O conto do cavalo

Era um campo verdejante, rodeado por árvores de um verde viçoso.
Um grupo de cavalos pastava por ali todos os dias.
O cavalo mais belo era branco, da crina longa e do relinchar tão forte que acalmava o vento.
Os outros cavalos o seguiam.
Num dia de tempestade, um raio caiu perto dos cavalos e cegou o belo corcel branco.
O fazendeiro se aproximou e apontou a espingarda, mas sua filha apertou suas mãos pouco antes, apontando para o cavalo cinza que se aproximava.
O bicho cinza roçou a anca do cavalo branco, fazendo movimentos repetitivos até que o outro acompanhasse o seu trotar.
O homem recuou e secou do rosto inocente da filha a gota de lágrima escorrendo pelo rosto sardento, já armando na cabeça  uma ideia e logo a colocou em prática: prendeu um sino no pescoço do cavalo cinza e assim, a cada passo caminhado, o cavalo branco e cego o seguia através do badalar do sino.
Passaram-se os dias e a alegria estampada no rosto da filha diante da cena – o cavalo branco seguindo o cavalo cinza a cada som do sino – fazia o velho fazendeiro completamente feliz.
Mas veio outra tempestade e um raio caiu novamente, bem perto do cavalo branco.
O bicho se levantou a custo, mas não seguiu o cavalo cinza, embora o trotar desesperado bem perto dele e o sino tocando incessantemente.
O cavalo branco e cego estava completamente surdo.

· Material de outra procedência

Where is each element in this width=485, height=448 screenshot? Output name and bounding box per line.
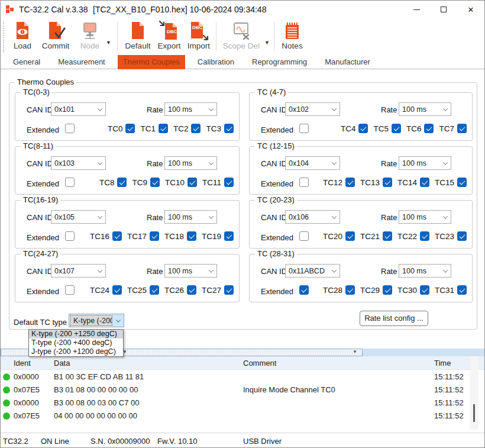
default-button[interactable]: Default (122, 21, 154, 54)
combo-dropdown-button[interactable] (439, 211, 451, 223)
channel-checkbox-tc9[interactable] (150, 178, 160, 187)
rate-combobox[interactable]: 100 ms (164, 156, 217, 170)
channel-checkbox-tc2[interactable] (191, 124, 201, 133)
channel-checkbox-tc18[interactable] (187, 231, 196, 241)
log-column-comment[interactable]: Comment (243, 359, 276, 368)
channel-checkbox-tc22[interactable] (420, 231, 429, 241)
combo-dropdown-button[interactable] (205, 211, 216, 223)
tab-manufacturer[interactable]: Manufacturer (319, 55, 376, 69)
channel-checkbox-tc1[interactable] (159, 124, 168, 133)
toolbar-grip[interactable] (3, 21, 4, 52)
rate-combobox[interactable]: 100 ms (164, 102, 217, 116)
channel-checkbox-tc16[interactable] (112, 231, 122, 241)
channel-checkbox-tc17[interactable] (150, 231, 159, 241)
can-id-combobox[interactable]: 0x11ABCD (285, 264, 340, 278)
load-button[interactable]: Load (8, 21, 37, 54)
can-id-combobox[interactable]: 0x107 (51, 264, 106, 278)
channel-checkbox-tc25[interactable] (150, 285, 159, 295)
log-row[interactable]: 0x07E5B3 01 08 00 00 00 00 00Inquire Mod… (1, 383, 484, 397)
can-id-combobox[interactable]: 0x102 (285, 102, 340, 116)
import-button[interactable]: DBC Import (185, 21, 213, 54)
rate-list-config-button[interactable]: Rate list config ... (360, 311, 428, 326)
channel-checkbox-tc19[interactable] (224, 231, 234, 241)
channel-checkbox-tc31[interactable] (457, 285, 467, 295)
default-tc-type-combobox[interactable]: K-type (-200 (69, 314, 124, 327)
extended-checkbox[interactable] (299, 231, 309, 241)
combo-dropdown-button[interactable] (205, 103, 216, 115)
combo-dropdown-button[interactable] (439, 157, 451, 169)
combo-dropdown-button[interactable] (328, 211, 340, 223)
rate-combobox[interactable]: 100 ms (399, 156, 451, 170)
combo-dropdown-button[interactable] (205, 157, 216, 169)
extended-checkbox[interactable] (299, 285, 309, 295)
log-row[interactable]: 0x0000B3 00 08 00 03 00 C7 0015:11:52 (1, 397, 484, 410)
combo-dropdown-button[interactable] (94, 103, 105, 115)
can-id-combobox[interactable]: 0x101 (51, 102, 106, 116)
log-row[interactable]: 0x0000B1 00 3C EF CD AB 11 8115:11:52 (1, 370, 484, 383)
channel-checkbox-tc14[interactable] (420, 178, 429, 187)
scrollbar-thumb[interactable] (473, 404, 475, 422)
combo-dropdown-button[interactable] (94, 157, 105, 169)
combo-dropdown-button[interactable] (328, 103, 340, 115)
can-id-combobox[interactable]: 0x105 (51, 210, 106, 224)
channel-checkbox-tc21[interactable] (383, 231, 392, 241)
extended-checkbox[interactable] (65, 178, 75, 187)
dropdown-option[interactable]: T-type (-200 +400 degC) (29, 339, 123, 347)
rate-combobox[interactable]: 100 ms (399, 102, 451, 116)
tab-calibration[interactable]: Calibration (192, 55, 240, 69)
export-button[interactable]: DBC Export (155, 21, 183, 54)
scope-dropdown-caret-icon[interactable]: ▼ (264, 40, 270, 46)
combo-dropdown-button[interactable] (94, 265, 105, 277)
tab-thermo-couples[interactable]: Thermo Couples (118, 55, 185, 69)
tab-measurement[interactable]: Measurement (53, 55, 110, 69)
channel-checkbox-tc7[interactable] (457, 124, 467, 133)
channel-checkbox-tc6[interactable] (424, 124, 434, 133)
channel-checkbox-tc8[interactable] (117, 178, 127, 187)
close-button[interactable]: ✕ (457, 1, 484, 18)
combo-dropdown-button[interactable] (112, 314, 124, 327)
channel-checkbox-tc15[interactable] (457, 178, 467, 187)
channel-checkbox-tc0[interactable] (125, 124, 135, 133)
log-column-time[interactable]: Time (434, 359, 451, 368)
extended-checkbox[interactable] (65, 124, 75, 133)
combo-dropdown-button[interactable] (328, 157, 340, 169)
rate-combobox[interactable]: 100 ms (399, 264, 451, 278)
channel-checkbox-tc4[interactable] (358, 124, 368, 133)
can-id-combobox[interactable]: 0x103 (51, 156, 106, 170)
channel-checkbox-tc11[interactable] (224, 178, 234, 187)
channel-checkbox-tc30[interactable] (420, 285, 429, 295)
maximize-button[interactable] (430, 1, 457, 18)
channel-checkbox-tc28[interactable] (345, 285, 355, 295)
channel-checkbox-tc13[interactable] (383, 178, 392, 187)
channel-checkbox-tc5[interactable] (392, 124, 401, 133)
log-column-data[interactable]: Data (54, 359, 70, 368)
extended-checkbox[interactable] (65, 231, 75, 241)
combo-dropdown-button[interactable] (94, 211, 105, 223)
log-column-ident[interactable]: Ident (14, 359, 31, 368)
tab-reprogramming[interactable]: Reprogramming (247, 55, 312, 69)
minimize-button[interactable] (403, 1, 430, 18)
dropdown-option[interactable]: J-type (-200 +1200 degC) (29, 347, 123, 356)
channel-checkbox-tc10[interactable] (187, 178, 197, 187)
extended-checkbox[interactable] (299, 124, 309, 133)
rate-combobox[interactable]: 100 ms (164, 264, 217, 278)
can-id-combobox[interactable]: 0x104 (285, 156, 340, 170)
combo-dropdown-button[interactable] (439, 265, 451, 277)
combo-dropdown-button[interactable] (205, 265, 216, 277)
node-dropdown-caret-icon[interactable]: ▼ (106, 40, 111, 46)
combo-dropdown-button[interactable] (328, 265, 340, 277)
rate-combobox[interactable]: 100 ms (399, 210, 451, 224)
combo-dropdown-button[interactable] (439, 103, 451, 115)
channel-checkbox-tc26[interactable] (187, 285, 196, 295)
channel-checkbox-tc3[interactable] (224, 124, 234, 133)
channel-checkbox-tc24[interactable] (112, 285, 122, 295)
commit-button[interactable]: Commit (38, 21, 73, 54)
notes-button[interactable]: Notes (277, 21, 307, 54)
tab-general[interactable]: General (8, 55, 46, 69)
channel-checkbox-tc29[interactable] (383, 285, 392, 295)
channel-checkbox-tc20[interactable] (345, 231, 355, 241)
channel-checkbox-tc12[interactable] (345, 178, 355, 187)
title-bar[interactable]: TC-32.2 Cal v.3.38 [TC2_XX_B10_F010.hex]… (1, 1, 484, 18)
channel-checkbox-tc23[interactable] (457, 231, 467, 241)
dropdown-option[interactable]: K-type (-200 +1250 degC) (29, 330, 123, 339)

O fazendeiro se aproximou e lamentou a fatalidade: com tanto pasto, o raio caiu perto exatamente do cavalo branco.
Apontou a espingarda em direção ao cavalo branco, mas antes do tiro fatal, sua filha o apanhou pelo braço, acenando para um monte de esterco perto das patas do cavalo cinza.
O fazendeiro secou o suor da testa e fez um agrado nos cabelos da menina, absorto num pensamento de contentamento sem tamanho diante de genialidade da filha: sim, bastava encharcar a rabo do cavalo cinza de esterco que o cavalo branco o seguiria através do cheiro.
E assim foi feito.
Os dias se passaram e o fazendeiro se encarregou de todos os dias abarrotar o rabo do cavalo cinza de bosta, logo no amanhecer do dia, sempre ao lado da filha e seu indefectível sorriso.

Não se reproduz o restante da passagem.